The most important finding underscores a positive interaction between MNREGA and other development policies, in significantly driving SEWB. The practical success of MNREGA has been uneven, and with low-income levels and paucity of access to public services, participating households do experience lower levels of SEWB. Emerging economies need a more holistic approach to effectively elevate SEWB. Inclusion in a greater number of development policies illustrates a case of good governance and better convergence. Therefore, rather than focusing on each development policy separately, the priority should be on a comprehensive view of development discourse.

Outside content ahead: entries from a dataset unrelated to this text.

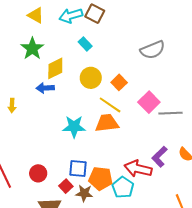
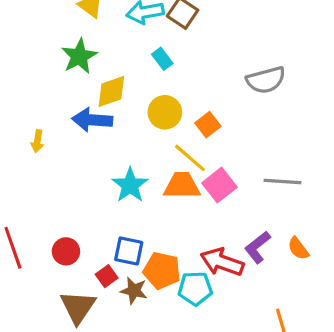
blue arrow: (45, 88) -> (92, 120), size x1.4
pink square: (149, 102) -> (219, 185), moved
cyan star: (74, 127) -> (130, 185), turned 30
cyan pentagon: (123, 187) -> (195, 288), turned 30

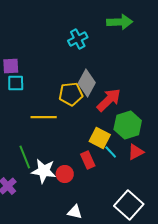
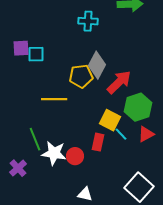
cyan cross: (78, 39) -> (88, 21), turned 30
cyan square: (16, 83) -> (36, 54), moved
red rectangle: (88, 160) -> (98, 142), turned 36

To integrate a comprehensive view, two important dimensions should be taken care of. First, there are policies as well as institutional and other external factors that feed on each other; thus, a broader structure that supports these development policies should bring synergies and create an ecosystem wherein policy consistency matters more. Second, since the development policy process is iterative and complementing in nature (Hans, 2017; Kumar & Giri, 2020; Umar et al., 2019), therefore, the policy approach should evaluate aspects such as contextuality, efficacy, sustenance and relevance.

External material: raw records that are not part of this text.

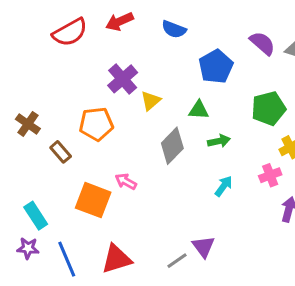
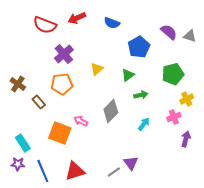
red semicircle: (70, 32) -> (45, 25), turned 50
purple cross: (123, 79) -> (64, 54), moved
green triangle: (199, 110) -> (128, 75), turned -40
gray diamond: (172, 146) -> (111, 111), moved

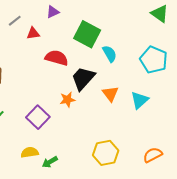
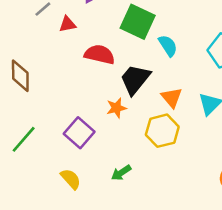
yellow semicircle: (30, 152) -> (71, 179), turned 60
yellow hexagon: (106, 153) -> (162, 131), moved
green arrow: (50, 162) -> (121, 173), moved

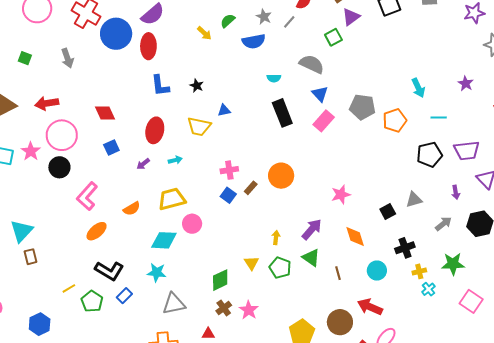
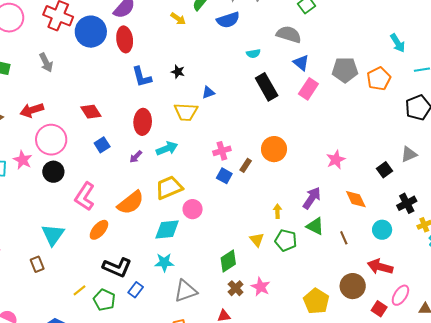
cyan arrow: (175, 160) -> (167, 148), size x1.5
orange semicircle: (132, 209) -> (131, 203), size x1.6
cyan triangle: (22, 231) -> (53, 235), moved

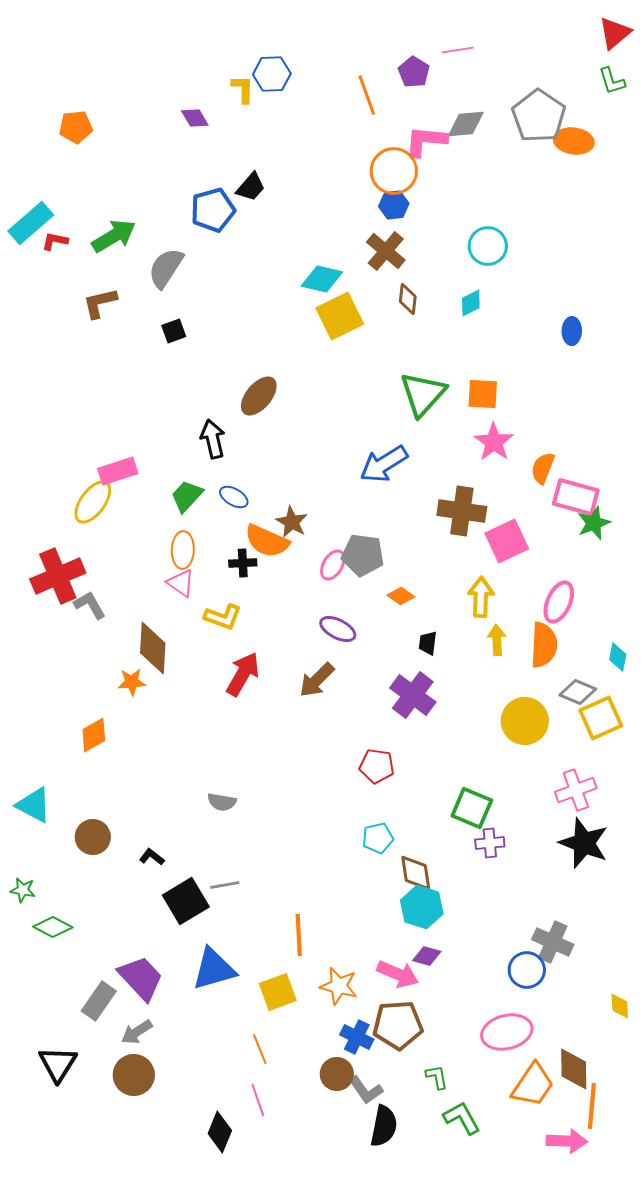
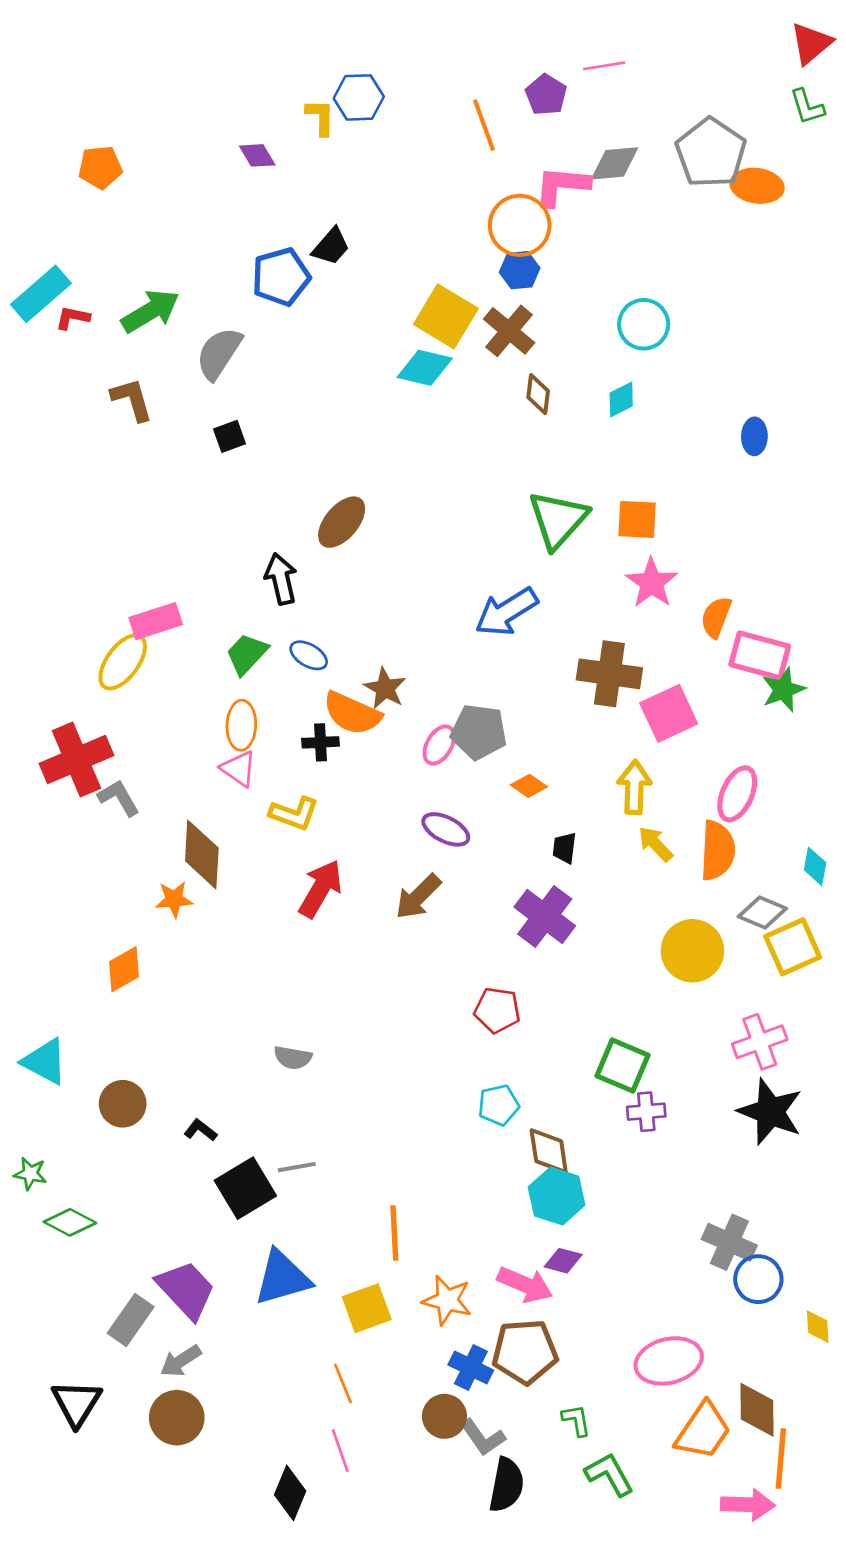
brown L-shape: (100, 303) -> (132, 399), turned 87
yellow square: (340, 316) -> (446, 316), moved, turned -33
yellow arrow: (497, 640) -> (655, 844), turned -40
blue circle: (527, 970) -> (758, 1279), moved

Finally, while we argue of a universal welfare architecture which should have a core basket of priority areas that could holistically improve wellbeing, it is imperative that the system should incorporate a flexibility-based bottom-up approach and adaptive mechanism. For example, in the case of MNREGA, there came several conflicts with the advent of technology (Khera, 2016, 2019). In addition, the findings for urban poor indicate limited interaction among development policies as households face ‘urban penalties’ (Kumar & Saiyed, 2019). These instances sketch an important narrative—improving SEWB is less likely unless there is holistic improvement in basic needs and individual capabilities. Otherwise, gaps between capabilities of the individuals and opportunity structure of the state could pose serious challenges to wellbeing.

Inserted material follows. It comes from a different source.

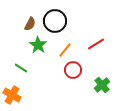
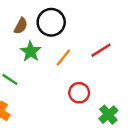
red circle: (73, 70) -> (79, 93), moved
green cross: (102, 85) -> (108, 115), moved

Limitations and Future Research
Our study did reveal some interesting findings; however, in conclusion, we do acknowledge a few limitations and directions for future research. First, our empirical approach is based on two waves of IHDS data that limits our ability to infer strong causal relationships. Also, while we address effects of household characteristics on SEWB, we do not recognise any variable that addresses endogeneity issues. Thus, there might be a possibility of time-variant variables that correlate to changes in dependent and independent variables. Second, with the rapid expansion in the coverage of development policies and increased attention on subjective aspects, it is likely that future evaluations of development policies, perhaps with IHDS-III, show stronger impact of SEWB. Finally, the importance of development policies in emerging economies like India cannot be overstated. MNREGA with other social security initiatives not only provides a safety net to the poor and disadvantaged but also mitigates the ill-consequences of inequalities, exclusion and deprivations. Focus on comprehensive policy discourse will transform human potential and mitigate distributional concerns and thus contribute to an elevated sense of economic wellbeing.
Footnotes
Declaration of Conflicting Interests
The authors declared no potential conflicts of interest with respect to the research, authorship and/or publication of this article.
Funding
The authors received no financial support for the research, authorship and/or publication of this article.